### TASK DIRECTIONS:
A faithful transcript of every entry is required; pictures do not belong in it.

(Collected data entries)

====

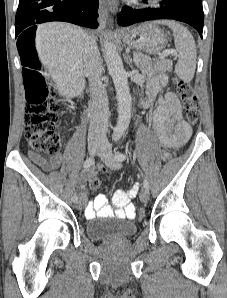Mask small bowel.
Listing matches in <instances>:
<instances>
[{
    "label": "small bowel",
    "mask_w": 227,
    "mask_h": 298,
    "mask_svg": "<svg viewBox=\"0 0 227 298\" xmlns=\"http://www.w3.org/2000/svg\"><path fill=\"white\" fill-rule=\"evenodd\" d=\"M165 83L166 76L164 74L151 79L148 85L147 96L142 104L145 107H149L157 101V106L151 118L152 128L160 146L165 151H169L181 148L189 139L192 130L183 118L182 107L177 96L173 92H167L162 96H158L161 87ZM29 156L35 164L46 171L57 168L62 163L60 154L54 155L50 160L34 151H30ZM91 176V171H84L77 181L81 199L85 203L87 199L85 184ZM137 190V184L128 191L117 190L113 196L114 207L108 204L106 194H98L87 204L85 217L88 219L95 216L133 218L135 216V206L131 199L135 197Z\"/></svg>",
    "instance_id": "obj_1"
}]
</instances>
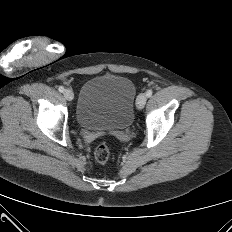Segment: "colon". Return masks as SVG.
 I'll return each mask as SVG.
<instances>
[{"label": "colon", "instance_id": "colon-1", "mask_svg": "<svg viewBox=\"0 0 232 232\" xmlns=\"http://www.w3.org/2000/svg\"><path fill=\"white\" fill-rule=\"evenodd\" d=\"M95 159L100 163H105L109 160L110 149L106 144H100L94 152Z\"/></svg>", "mask_w": 232, "mask_h": 232}]
</instances>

====

### THE COMPLETED TASK:
Mask small bowel.
Listing matches in <instances>:
<instances>
[{
    "label": "small bowel",
    "mask_w": 227,
    "mask_h": 298,
    "mask_svg": "<svg viewBox=\"0 0 227 298\" xmlns=\"http://www.w3.org/2000/svg\"><path fill=\"white\" fill-rule=\"evenodd\" d=\"M165 83L166 76L164 74L151 79L148 85L147 96L142 104L145 107H149L157 101V106L151 118L152 128L160 146L165 151H169L181 148L189 139L192 130L183 118L182 107L177 96L173 92H167L162 96H158L161 87ZM29 156L35 164L46 171L57 168L62 163L60 154L54 155L50 160L34 151H30ZM91 176V171H84L77 181L81 199L85 203L87 199L85 184ZM137 190V184L128 191L117 190L113 196L114 207L108 204L106 194H98L87 204L85 217L88 219L95 216L133 218L135 216V206L131 199L135 197Z\"/></svg>",
    "instance_id": "obj_1"
}]
</instances>
Segment: "colon". Return masks as SVG.
 I'll return each mask as SVG.
<instances>
[{"label": "colon", "instance_id": "colon-1", "mask_svg": "<svg viewBox=\"0 0 232 232\" xmlns=\"http://www.w3.org/2000/svg\"><path fill=\"white\" fill-rule=\"evenodd\" d=\"M95 159L100 163H105L109 160L110 149L106 144H100L94 152Z\"/></svg>", "mask_w": 232, "mask_h": 232}]
</instances>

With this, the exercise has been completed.